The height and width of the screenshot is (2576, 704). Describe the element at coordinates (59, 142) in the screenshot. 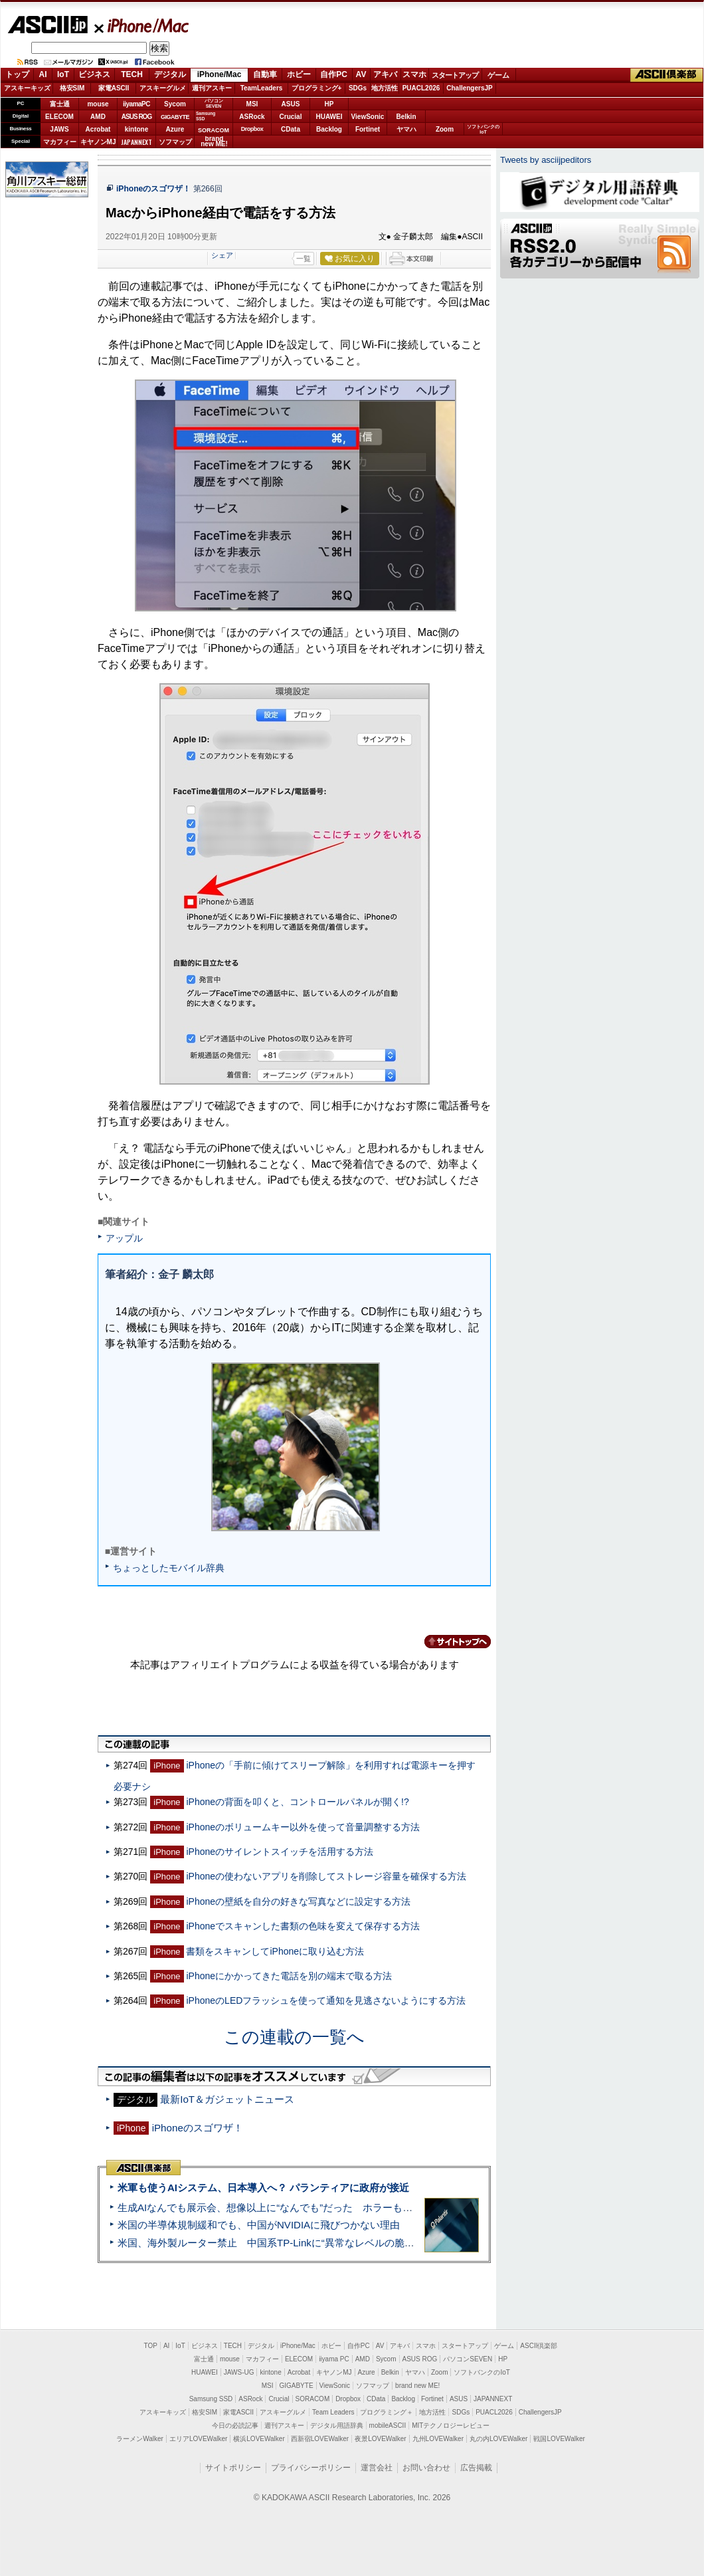

I see `マカフィー` at that location.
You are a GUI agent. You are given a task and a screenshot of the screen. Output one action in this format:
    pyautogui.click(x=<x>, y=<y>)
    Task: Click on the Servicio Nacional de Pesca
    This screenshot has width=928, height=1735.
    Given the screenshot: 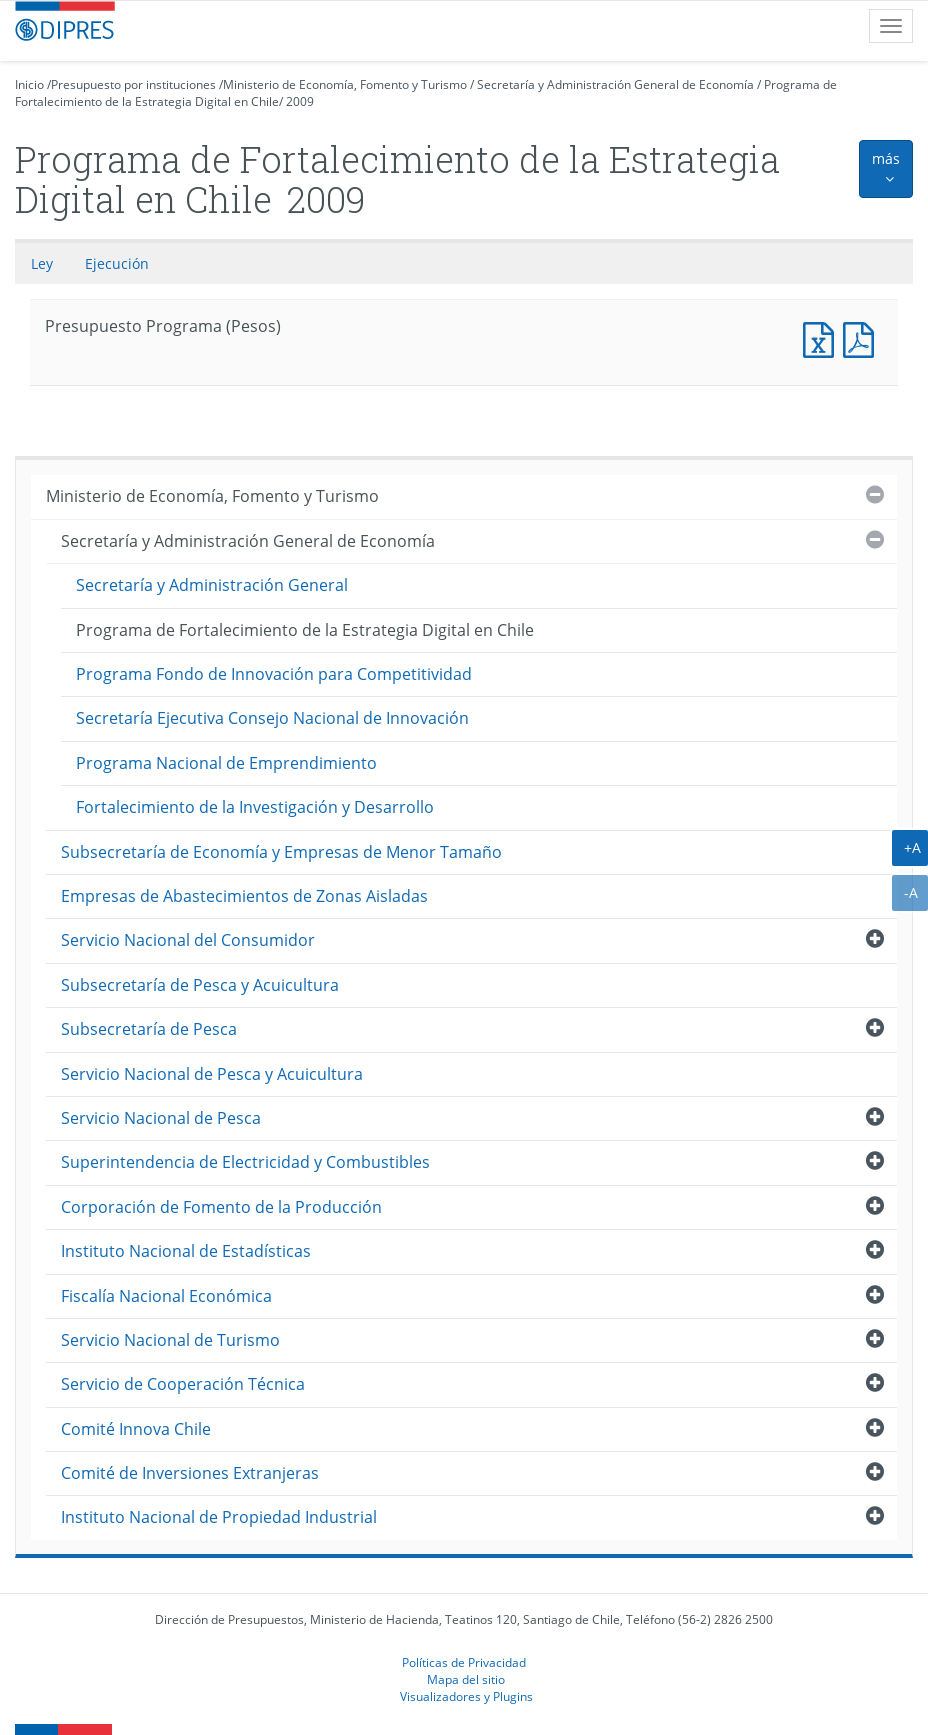 What is the action you would take?
    pyautogui.click(x=161, y=1118)
    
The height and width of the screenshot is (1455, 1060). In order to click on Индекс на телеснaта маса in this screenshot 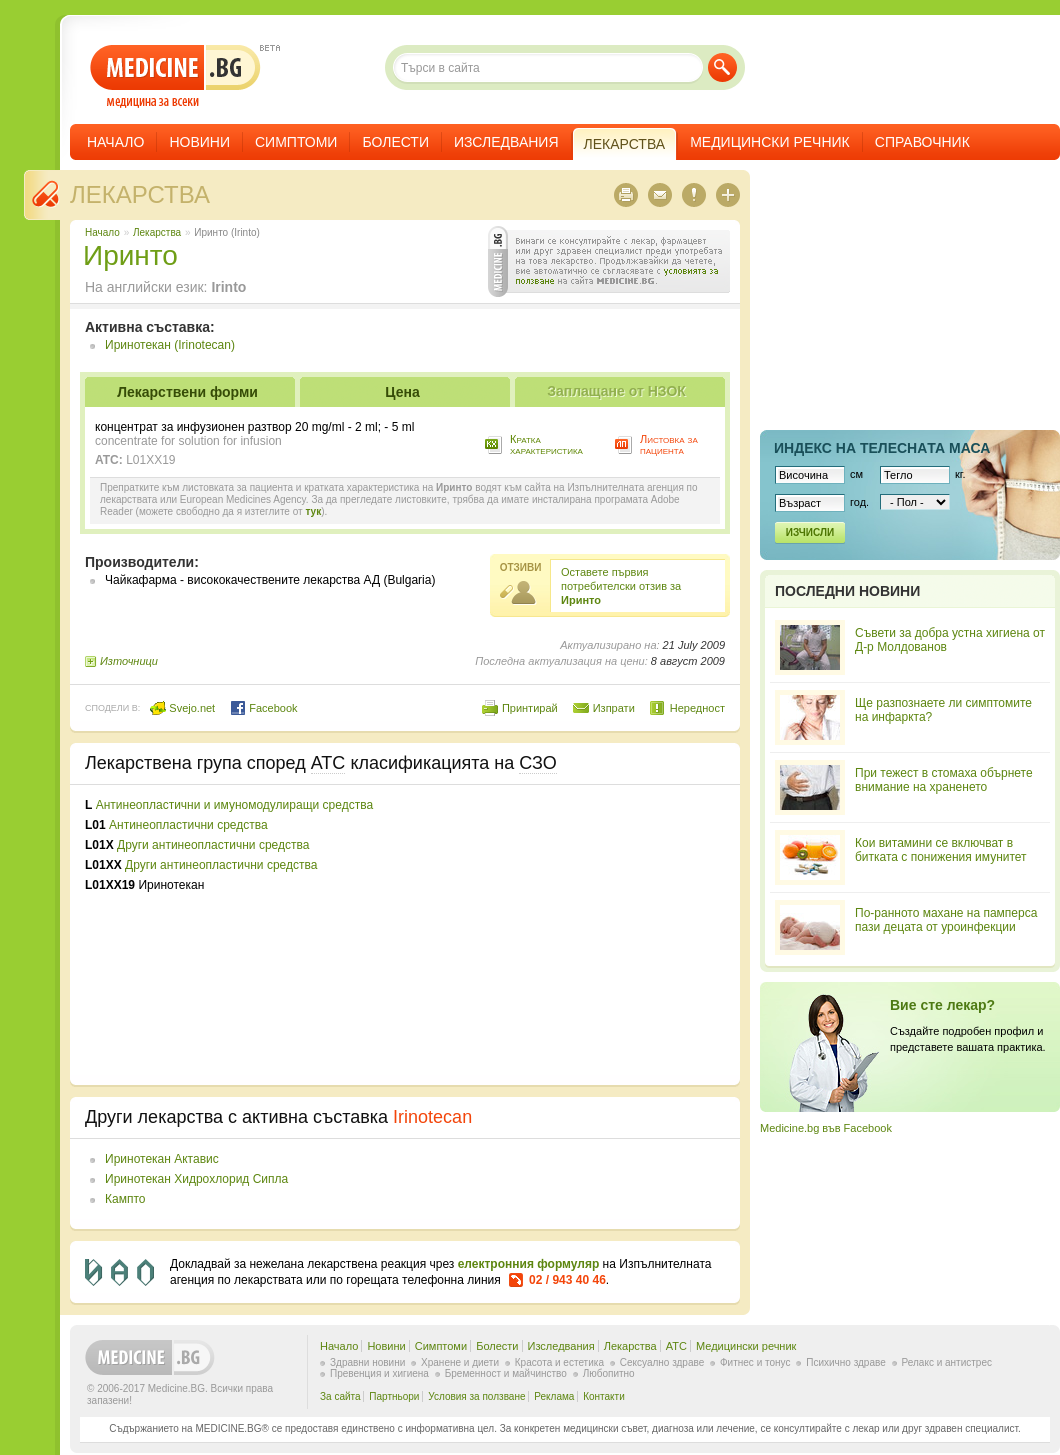, I will do `click(882, 448)`.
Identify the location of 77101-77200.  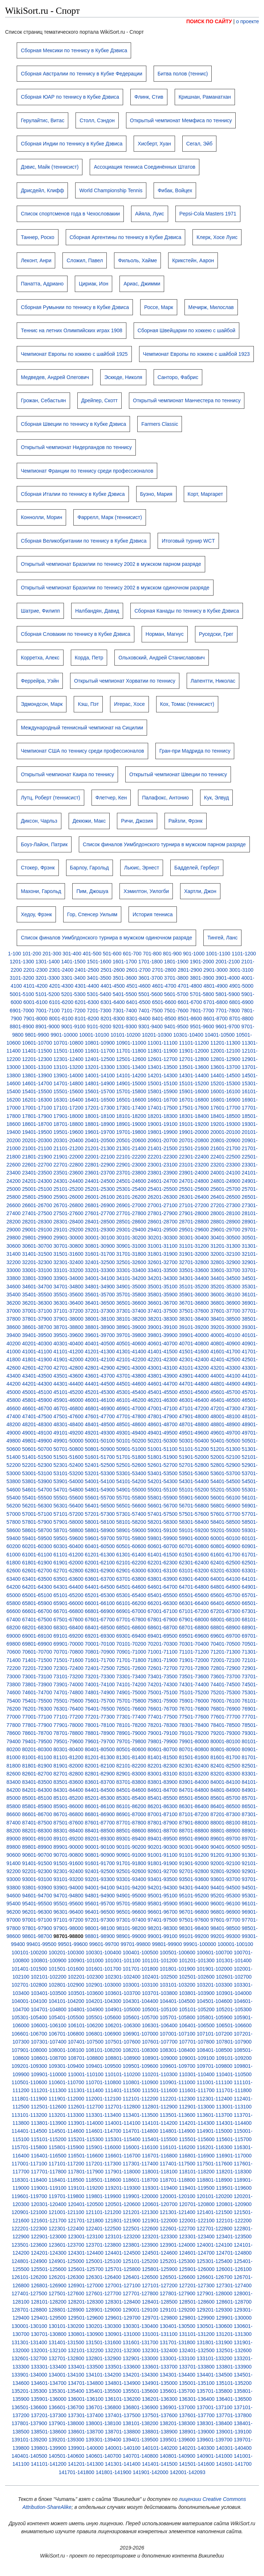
━━━━━━━━
Work request:
Beginning with the first line of the records above, extract each line exactly through the line that holds "You are a GUI", both ends included. Omit pictures.

Problem solution:
The height and width of the screenshot is (2576, 704). Describe the element at coordinates (59, 142) in the screenshot. 

I see `マカフィー` at that location.
You are a GUI agent. You are given a task and a screenshot of the screen. Output one action in this format:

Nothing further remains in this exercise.